# BRIEF:
Report each line from the data below that holds the word "Vorpraktikum".

▬▬▬▬▬▬

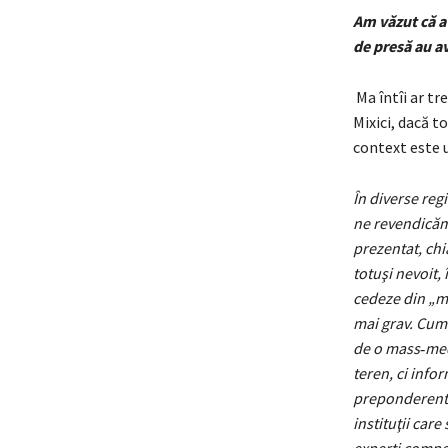
Am văzut că a 
de presă au av
Ma întîi ar t
Mixici, dacă to
context este u
În diverse reg
ne revendicăm 
prezentat, chi
totuşi nevoit,
cedeze din „m
mai grav. Cum 
de o mass‑med
teren, ci inf
preponderent 
instituţii care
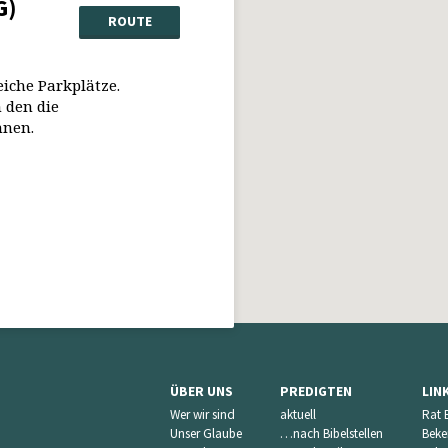
G)
ROUTE
eiche Parkplätze.
 den die
nnen.
ÜBER UNS
PREDIGTEN
LIN
Wer wir sind
aktuell
Rat 
Unser Glaube
…nach Bibelstellen
Beke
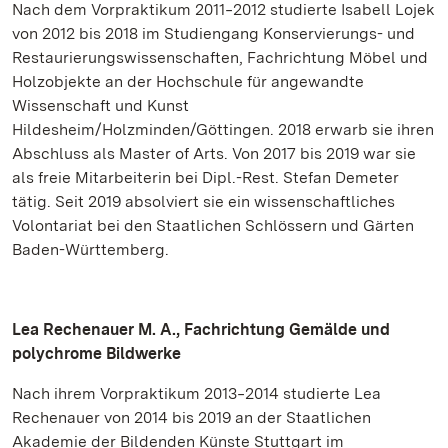
Nach dem Vorpraktikum 2011‒2012 studierte Isabell Lojek
von 2012 bis 2018 im Studiengang Konservierungs- und
Restaurierungswissenschaften, Fachrichtung Möbel und
Holzobjekte an der Hochschule für angewandte
Wissenschaft und Kunst
Hildesheim/Holzminden/Göttingen. 2018 erwarb sie ihren
Abschluss als Master of Arts. Von 2017 bis 2019 war sie
als freie Mitarbeiterin bei Dipl.-Rest. Stefan Demeter
tätig. Seit 2019 absolviert sie ein wissenschaftliches
Volontariat bei den Staatlichen Schlössern und Gärten
Baden-Württemberg.
Lea Rechenauer M. A., Fachrichtung Gemälde und
polychrome Bildwerke
Nach ihrem Vorpraktikum 2013‒2014 studierte Lea
Rechenauer von 2014 bis 2019 an der Staatlichen
Akademie der Bildenden Künste Stuttgart im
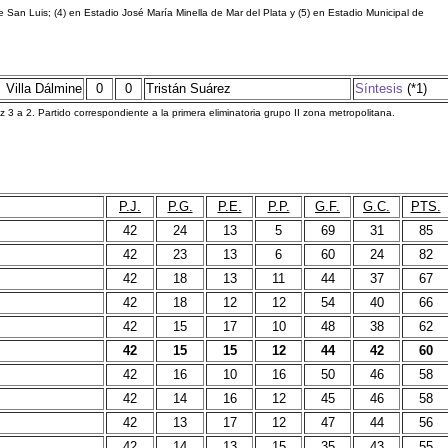
 San Luis; (4) en Estadio José María Minella de Mar del Plata y (5) en Estadio Municipal de
Villa Dálmine
0
0
Tristán Suárez
Síntesis
(*1)
 3 a 2. Partido correspondiente a la primera eliminatoria grupo II zona metropolitana.
P.J.
P.G.
P.E.
P.P.
G.F.
G.C.
PTS.
42
24
13
5
69
31
85
42
23
13
6
60
24
82
42
18
13
11
44
37
67
42
18
12
12
54
40
66
42
15
17
10
48
38
62
42
15
15
12
44
42
60
42
16
10
16
50
46
58
42
14
16
12
45
46
58
42
13
17
12
47
44
56
42
14
13
15
35
43
55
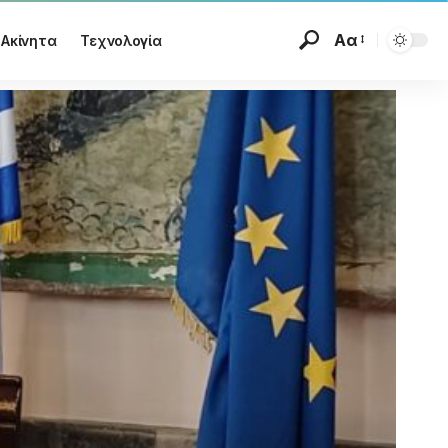
Αα
Ακίνητα
Τεχνολογία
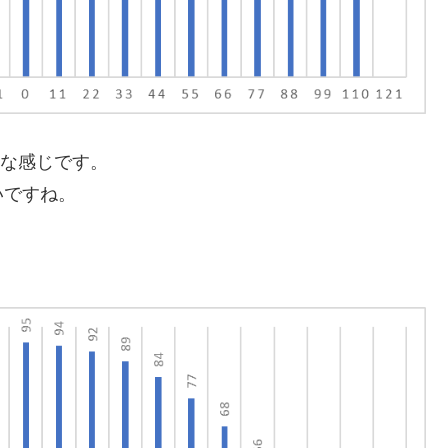
んな感じです。
いですね。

▬▬▬▬▬▬

# EXERCISE RESPONSE:
Nach dem Vorpraktikum 2011‒2012 studierte Isabell Lojek
Nach ihrem Vorpraktikum 2013‒2014 studierte Lea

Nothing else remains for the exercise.